Diana Pan didn’t intentionally enter the security field. Starting as a software engineer, she developed a passion for technology that led her to her current role, implementing and securing technology as the Chief Technology Officer at The Museum of Modern Art (MoMA) in New York City.
“What I love doing is building solutions, and I have followed different technologies over the length of my career,” Pan says. “As a software engineer, the first few things you’re taught are about security and how to secure the applications that you’re writing.”
Throughout her career, those foundational security lessons evolved into enterprise security across digital properties. As a solutions-oriented leader, Pan has built applications that benefit multiple industries, including in her previous role building educational apps for Scholastic, Inc., where she designed applications that complied with strict privacy laws in the K-12 sector.
Now, Pan and her team lead all technology initiatives employed by MoMA, from digital art installations to security technology. A large part of her role is directing the museum’s cybersecurity program, which started as a payment card industry (PCI) compliance mechanism and grew into the robust operation it is today. MoMA’s cybersecurity program has evolved to protect its assets and community around the globe, including cyber best practices, General Data Protection Regulation (GDPR) compliance and data privacy and protection.
Digital technologies play a large role in the museum’s history, and Pan has developed and overseen innovative cybersecurity solutions in order to protect MoMA’s cyber assets from threats. The cyber program at MoMA plays double duty, protecting both security and operational technologies as well as digital exhibits and works of art.
“My job falls across the board,” Pan says. “We don’t secure just one type of solution — we protect technologies that support our visitors, our members, our donors, our exhibitions, physical security, the building, and Internet of Things (IoT) solutions, as well.”
The first work of art that museum visitors experience when entering MoMA serves as an example of the museum’s digital exhibitions. “Echo,“ a site-specific commission by Philippe Parreno, is programmed to respond to outside and internal sensor data. “As soon as you enter the museum, you see this very technology-driven piece of artwork, so technology is deeply embedded in our collection and exhibitions,” Pan says.
In addition to supporting works like ”Echo,” Pan and her team work closely with MoMA’s physical security department, protecting and installing security technologies to maintain the safety of visitors, staff and assets. “Most recently, we’ve been focusing a lot on the use of machine learning and computer vision intelligence and how those technologies can further enhance our program,” Pan says.
Remaining on the cutting edge of technology is something Pan cherishes in her work, challenging her to solve interesting problems as technologies evolve. She helped drive MoMA’s early adoption of the cloud and mobile workflows, modernizing security and operations to enable the museum’s around 800 staff members to work from anywhere with a mobile device. According to Pan, “those were transformative technologies that we put in place that I’m proud of to this day. You could see the clear impact of the implementations — our staff didn’t need to be tethered to a desk.”

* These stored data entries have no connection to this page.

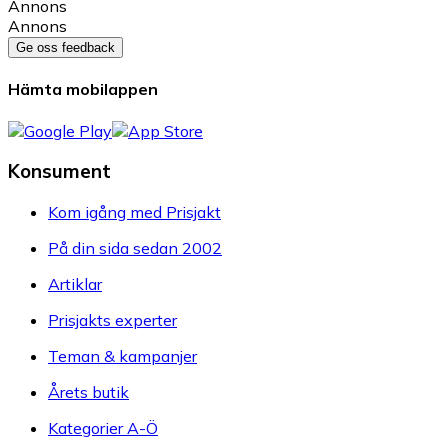
Annons
Annons
Ge oss feedback
Hämta mobilappen
Konsument
Kom igång med Prisjakt
På din sida sedan 2002
Artiklar
Prisjakts experter
Teman & kampanjer
Årets butik
Kategorier A-Ö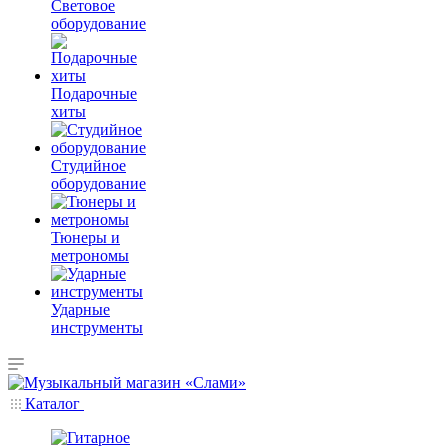
Световое
оборудование
Подарочные
хиты
Студийное
оборудование
Тюнеры и
метрономы
Ударные
инструменты
Каталог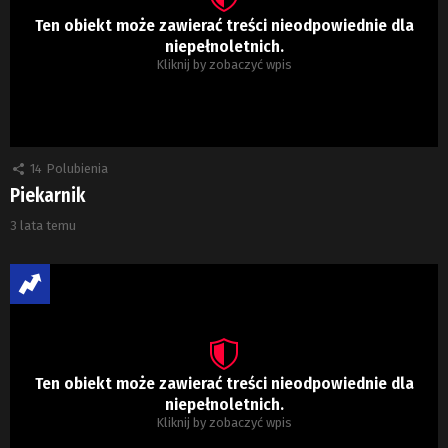
Ten obiekt może zawierać treści nieodpowiednie dla
niepełnoletnich.
Kliknij by zobaczyć wpis
14
Polubienia
Piekarnik
3 lata temu
Ten obiekt może zawierać treści nieodpowiednie dla
niepełnoletnich.
Kliknij by zobaczyć wpis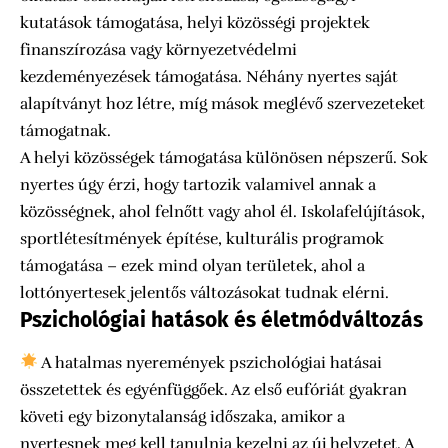
kutatások támogatása, helyi közösségi projektek
finanszírozása vagy környezetvédelmi
kezdeményezések támogatása. Néhány nyertes saját
alapítványt hoz létre, míg mások meglévő szervezeteket
támogatnak.
A helyi közösségek támogatása különösen népszerű. Sok
nyertes úgy érzi, hogy tartozik valamivel annak a
közösségnek, ahol felnőtt vagy ahol él. Iskolafelújítások,
sportlétesítmények építése, kulturális programok
támogatása – ezek mind olyan területek, ahol a
lottónyertesek jelentős változásokat tudnak elérni.
Pszichológiai hatások és életmódváltozás
A hatalmas nyeremények pszichológiai hatásai
összetettek és egyénfüggőek. Az első eufóriát gyakran
követi egy bizonytalanság időszaka, amikor a
nyertesnek meg kell tanulnia kezelni az új helyzetet. A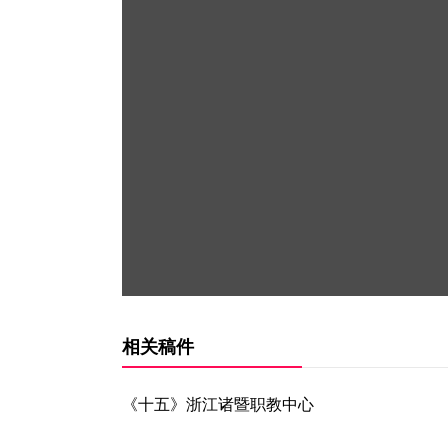
相关稿件
《十五》浙江诸暨职教中心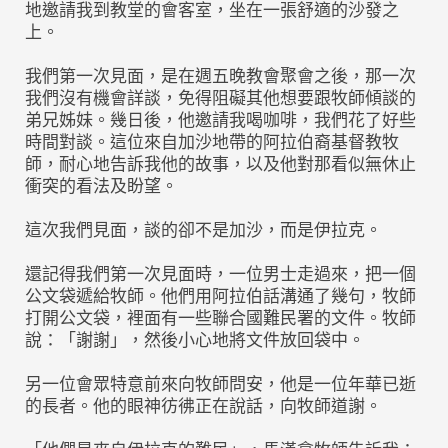
地邀請我到教堂的會客室，坐在一張舒適的沙發之
上。
我們第一次見面，是在週五晚教會聚會之後，那一次
我們沒有機會詳談，免得阻礙其他想要跟牧師傾談的
弟兄姊妹。幾日後，他邀請我喝咖啡，我們花了好些
時間對談。這位來自加沙地帶的阿拉伯裔基督教牧
師，耐心地告訴我他的故事，以及他對那看似無休止
衝突的看法及盼望。
這次我們見面，談的卻不是加沙，而是伊拉克。
還記得我們第一次見面時，一位男士走過來，把一個
公文袋遞給牧師。他們用阿拉伯話溝通了幾句，牧師
打開公文袋，裡面有一些聯合國難民署的文件。牧師
說：「謝謝」，然後小心地將文件放回袋中。
另一位會眾特意前來向牧師問安，他是一位年華已逝
的長者。他的眼神彷彿正在說話，向牧師道謝。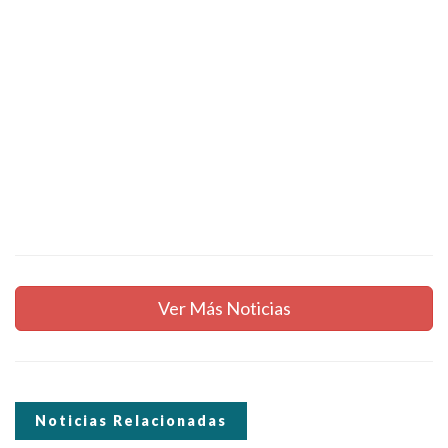
Ver Más Noticias
Noticias Relacionadas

Pan’s passion for creating and protecting innovative technologies is one of the reasons her program achieves success even in challenging situations. As many organizations struggled to adapt to the remote and hybrid environments necessitated by the COVID-19 pandemic, MoMA’s proactive move to the cloud in the early 2010s helped save the cybersecurity team the headaches of cloud migration as employees worked from home.
Pan’s proactive cybersecurity strategy helps her focus on preventing new threats as they arise. One defense strategy Pan instills at MoMA is a strong security culture. “Our philosophy is that cybersecurity should be second nature for everyone,” she says. By developing and leading in-house awareness training, the cyber team helps reduce the risk of cyberattacks caused by human error. Museum staff participate in short- and long-form training, and the cybersecurity team distributes a recurring newsletter educating the organization on current threats.
“Our training is very, very continuous,” says Pan. “That type of training and helping everyone understand the basics of what they need to do, regardless of whether you’re at home or at work, is incredibly important.”
In addition to educating MoMA employees on cybersecurity, Pan also teaches technology and cybersecurity fundamentals at the Pratt Institute, a New York-based art and design higher education institution. “I love that the students I teach are more in the cultural and museum space than they are in technology,” Pan says. “I’ve been able to help them understand that you cannot ignore technology in your daily life, and yes, cybersecurity is actually a really important part of everything that you do.”
Incorporating cybersecurity into every aspect of her role isn’t an easy task, but it is one that Pan accomplishes with fervor. “At the end of the day, everything is very intertwined. And not only is it intertwined, but everything relies on having secure technology and maximizing its use, so you can get the most out of it,” she says.